Optical switching systems designed to switch one or more optical elements (e.g., various lenses) into and out of an optical path are known and may be utilized in, for example, satellite applications. One relatively familiar type of optical switching system employs a processor, a motor, and a wheel mechanism having a plurality of optical elements disposed along its perimeter. The processor is coupled to the motor, which is, in turn, coupled to the wheel mechanism. An optical path passes through a portion of the wheel's perimeter such that the wheel may be rotated by the motor about the wheel's central axis to position a given optical element within the optical path. To move the optical element into the optical path, the processor first establishes the current rotational position of the wheel and subsequently determines the rotational adjustment required to move the desired optical element into the optical path. The processor then commands the motor to perform the required adjustment.
Unfortunately, in conventional optical switching systems of the type described above, the amount of time and energy required to move a newly selected optical element into the optical path may be undesirably high, especially when the newly selected optical element is disposed opposite the formally selected element, due to the sequential configuration of the optical elements around the perimeter of the wheel. Though the amount of time required for optical element switching may be improved by increasing the speed at which the wheel rotates, the rapid movement of the wheel may cause system disturbances (e.g., vibrations), which may blur the optical image and interfere with precise optical controls. To compensate for the disturbances that a rapidly moving wheel may cause, some systems provide for long settling periods after wheel movement; however, this solution involves undesirably long delays and is consequently less than ideal. Other known optical switching systems employ complex force compensation and/or isolation mechanisms to address system disturbances. However, such mechanisms increase system complexity and, in some cases, decrease system reliability.
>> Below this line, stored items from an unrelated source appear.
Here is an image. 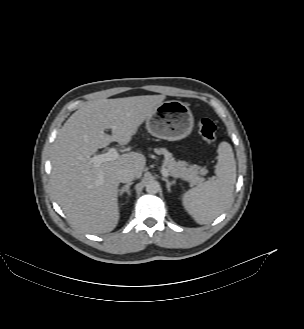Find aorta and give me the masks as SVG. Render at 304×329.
<instances>
[{"instance_id": "obj_1", "label": "aorta", "mask_w": 304, "mask_h": 329, "mask_svg": "<svg viewBox=\"0 0 304 329\" xmlns=\"http://www.w3.org/2000/svg\"><path fill=\"white\" fill-rule=\"evenodd\" d=\"M160 185L157 181H149L146 185V191L150 194H155L159 191Z\"/></svg>"}]
</instances>
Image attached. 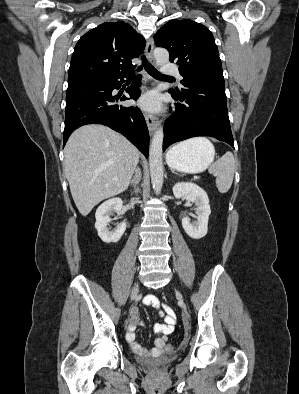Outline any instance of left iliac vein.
Wrapping results in <instances>:
<instances>
[{
	"label": "left iliac vein",
	"instance_id": "left-iliac-vein-1",
	"mask_svg": "<svg viewBox=\"0 0 299 394\" xmlns=\"http://www.w3.org/2000/svg\"><path fill=\"white\" fill-rule=\"evenodd\" d=\"M177 292V295L179 296V297H181V294L178 292V291H176Z\"/></svg>",
	"mask_w": 299,
	"mask_h": 394
}]
</instances>
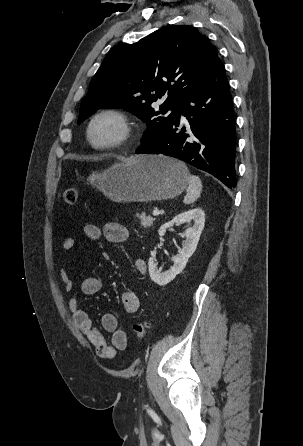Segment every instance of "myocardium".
I'll return each mask as SVG.
<instances>
[{
	"instance_id": "obj_1",
	"label": "myocardium",
	"mask_w": 303,
	"mask_h": 446,
	"mask_svg": "<svg viewBox=\"0 0 303 446\" xmlns=\"http://www.w3.org/2000/svg\"><path fill=\"white\" fill-rule=\"evenodd\" d=\"M101 118H110L118 126L119 132L117 136L110 142L105 144H96L91 137V131L94 124ZM135 126L130 115L118 108H104L97 111L89 119L85 136L88 144L96 150H111L123 146L131 140L134 135Z\"/></svg>"
}]
</instances>
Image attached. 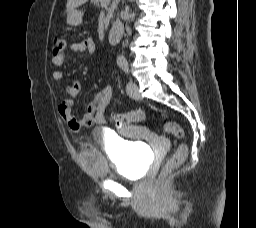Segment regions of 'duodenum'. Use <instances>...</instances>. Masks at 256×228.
<instances>
[{"instance_id":"1","label":"duodenum","mask_w":256,"mask_h":228,"mask_svg":"<svg viewBox=\"0 0 256 228\" xmlns=\"http://www.w3.org/2000/svg\"><path fill=\"white\" fill-rule=\"evenodd\" d=\"M123 26L121 23H115L108 33V42L110 44H117L123 36Z\"/></svg>"}]
</instances>
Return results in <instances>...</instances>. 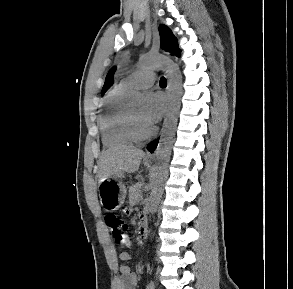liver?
I'll return each mask as SVG.
<instances>
[{
  "mask_svg": "<svg viewBox=\"0 0 293 289\" xmlns=\"http://www.w3.org/2000/svg\"><path fill=\"white\" fill-rule=\"evenodd\" d=\"M144 152L133 146L111 147L102 152L99 161V182L117 173L138 171Z\"/></svg>",
  "mask_w": 293,
  "mask_h": 289,
  "instance_id": "1",
  "label": "liver"
}]
</instances>
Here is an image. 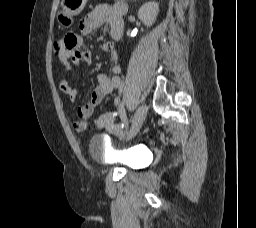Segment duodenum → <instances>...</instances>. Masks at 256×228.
Instances as JSON below:
<instances>
[{
	"label": "duodenum",
	"instance_id": "410a0bca",
	"mask_svg": "<svg viewBox=\"0 0 256 228\" xmlns=\"http://www.w3.org/2000/svg\"><path fill=\"white\" fill-rule=\"evenodd\" d=\"M115 38H119L120 37V32L118 30H115L113 33Z\"/></svg>",
	"mask_w": 256,
	"mask_h": 228
}]
</instances>
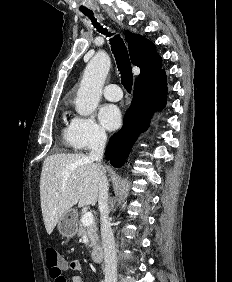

To help mitigate the above-noted drawbacks, specialized optical element switch assemblies have been developed. Individual switch assemblies of this type may comprise a spring-biased pivot shaft coupled to an actuator arm having an optical element included thereon (e.g., coupled to one end thereof). The pivot shaft biases the actuator arm between first and second latched positions, which may position the optical element within and outside of the optical path, respectively. When the arm is held in one of the latched positions, the spring-biased pivot shaft exerts a rotational force on the arm in the direction of the other latched position. Thus, when released from a latched position at which it has been held, the actuator arm will swing under the influence of the pivot shaft toward the other latched position. Due to unavoidable system losses, the spring-biased pivot shaft will not provide enough energy to fully rotate the arm to the other latched position. Therefore, a latch mechanism is provided to help complete the arm's rotation and secure the arm at the other latched position against the force of spring-based pivot shaft. This mechanism may be mechanical, but is preferably magnetic. With reference to the later, a magnetic latch mechanism may comprise a permanent magnet configured to attract and physically engage a portion of the arm (e.g., a terminal end of the arm opposite the optical element), which may also be equipped with a magnet. This configuration is advantageous in that the arm may be held in a desired position for an indefinite period of time with little to no power consumption. To release the arm from a latched position, a control coil may be provided around a magnet disposed on the actuator arm or the magnet employed by the magnetic latch so as to form an electromagnet. When current is delivered to the coil, a magnetic field is generated counter to the field produced by the magnetic latch mechanism, and the actuator arm is released. The actuator arm then rotates under the force of the spring-biased pivot shaft toward the opposite latched position. A second magnetic latch mechanism, which again provides the additional energy required to fully rotate the arm, then physically engages the arm and secures it at the other latched position.
For the above described reasons, optical element switch assemblies employing spring-biased pivot shafts represent a considerable improvement over assemblies employing wheel-based mechanisms. However, even these improved assemblies present certain problems. For example, such assemblies may still produce physical disturbances when securing the actuator arm at a latched position. These disturbances occur because the field strength of the magnets employed by a magnetic latching mechanism must of a relatively high magnitude so as to overcome an opposing rotational force exerted on the arm by the pivot shaft in order to pull the actuator arm into a latched position resulting in significant impact between the arm and the switch assembly and, thus, a relatively high contact force being transmitted to the switch assembly upon actuator arm latching. This, in turn, results in unwanted shock and vibration throughout the switch assembly. Though secondary spring assemblies may be provided proximate either latched position to physically engage the actuator arm and oppose the force of the magnetic latch to soften the impact, these arrangements are complex, costly, and do not fully eliminate system disturbances.
In view of the above, it should be appreciated that it would be desirable to provide a switching assembly (e.g., of the type used to switch one or more optical elements into and out of an optical path) that minimizes system impact disturbances by employing a magnetic latching mechanism capable of securing a rotatable arm without physically contacting the actuator arm. Furthermore, other desirable features and characteristics of the present invention will become apparent from the subsequent detailed description of the invention and the appended claims, taken in conjunction with the accompanying drawings and this background of the invention.